There was this late-night robbery scene in a Sopranos episode. Christopher Moltisanti was one of the burglars, and he explained to the other guy that they needed to leave a brown torpedo on the rug as a kind of calling card.

I remember thinking to myself “gee, Frank Sinatra and the Ocean’s 11 guys didn’t do this when they knocked off those five casinos.”

Favorite Title of a Never-Made Film

“Blue Hands,” the title of an L.M. Kit Carson screenplay, is one of my all-time favorites. The sound of it, I mean.
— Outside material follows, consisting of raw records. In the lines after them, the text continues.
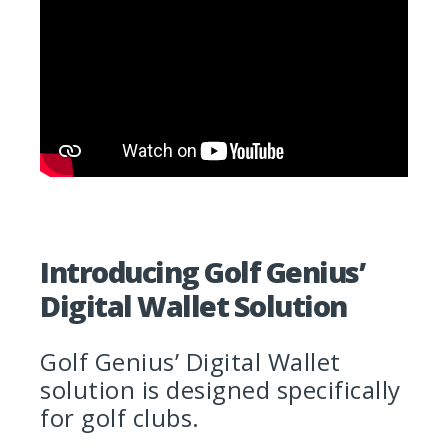
Introducing Golf Genius’
Digital Wallet Solution
Golf Genius’ Digital Wallet
solution is designed specifically
for golf clubs.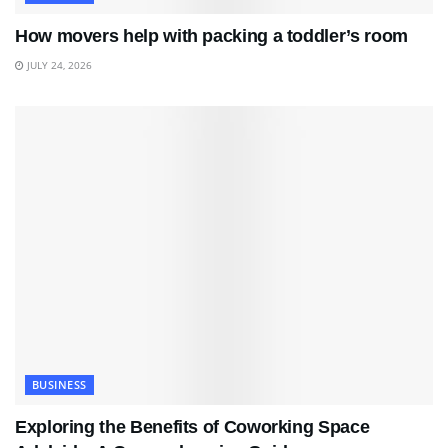
How movers help with packing a toddler’s room
JULY 24, 2026
BUSINESS
Exploring the Benefits of Coworking Space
The attitude is so cool and just right.

The script was some kind of hipster crime thing with a surreal edge. (It ended inside a department store with several circus animals running around loose.) The hands of Riggers, the main protagonist, were robin’s egg blue. I can’t recall if it was a birth defect or tattoo, but it was just a bit that Carson threw in — the plot didn’t turn on his hands and no other characters made a big deal out of them.

I read “Blue Hands” in ’87 or thereabouts. Over the last three decades and change I’ve been hoping the title would be used by some other film or TV series or whatever…nope.

Please share other great movie titles for films that were never made.

Speaking of hands I’ve always been grateful to my parents and grandparents that mine were never clammy or sweaty. Okay, they were occasionally moist or damp during my early childhood, I’ll admit, but now in my mid-autumnal years they’re always bone dry. Few things are more unwelcome than shaking or holding a clammy hand.

During my young-buck days I also used to have trouble with women who had pink or orange toes (or heels). I would say to myself “wow, she’s really pretty and nice but what’s with the toes?” Not their fault, of course, but I always found this to be a hurdle. I would never admit this to the woman in question, of course.